AVAILABLE RECORDS
┌────────
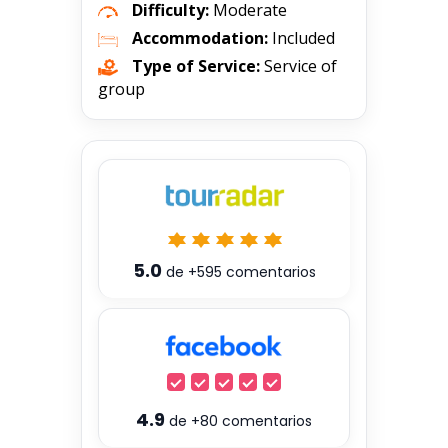
Difficulty:
Moderate
Accommodation:
Included
Type of Service:
Service of
group
5.0
de
+595
comentarios
4.9
de
+80
comentarios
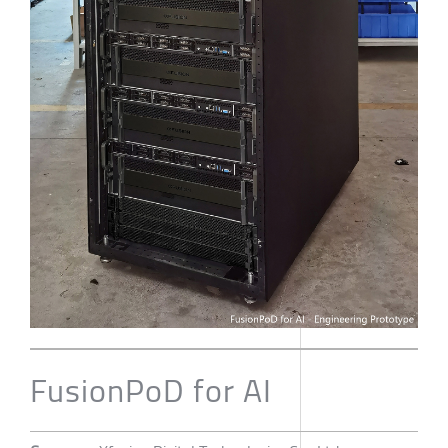
FusionPoD for AI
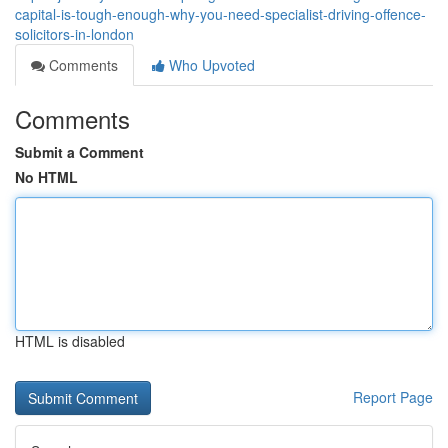
capital-is-tough-enough-why-you-need-specialist-driving-offence-
solicitors-in-london
Comments
Who Upvoted
Comments
Submit a Comment
No HTML
HTML is disabled
Report Page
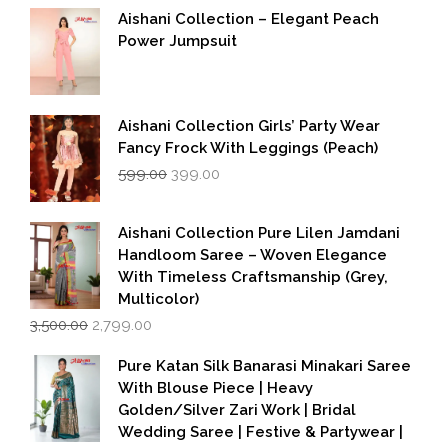
Aishani Collection – Elegant Peach
Power Jumpsuit
Aishani Collection Girls’ Party Wear
Fancy Frock With Leggings (Peach)
Original
Current
599.00
399.00
price
price
was:
is:
₹599.00.
₹399.00.
Aishani Collection Pure Lilen Jamdani
Handloom Saree – Woven Elegance
With Timeless Craftsmanship (Grey,
Multicolor)
Original
Current
3,500.00
2,799.00
price
price
was:
is:
Pure Katan Silk Banarasi Minakari Saree
₹3,500.00.
₹2,799.00.
With Blouse Piece | Heavy
Golden/Silver Zari Work | Bridal
Wedding Saree | Festive & Partywear |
└────────
EXERCISE DETAILS
Could you show every line of the listing that holds the string "Aishani"?

REPLY TO THE EXERCISE
Aishani Collection – Elegant Peach
Aishani Collection Girls’ Party Wear
Aishani Collection Pure Lilen Jamdani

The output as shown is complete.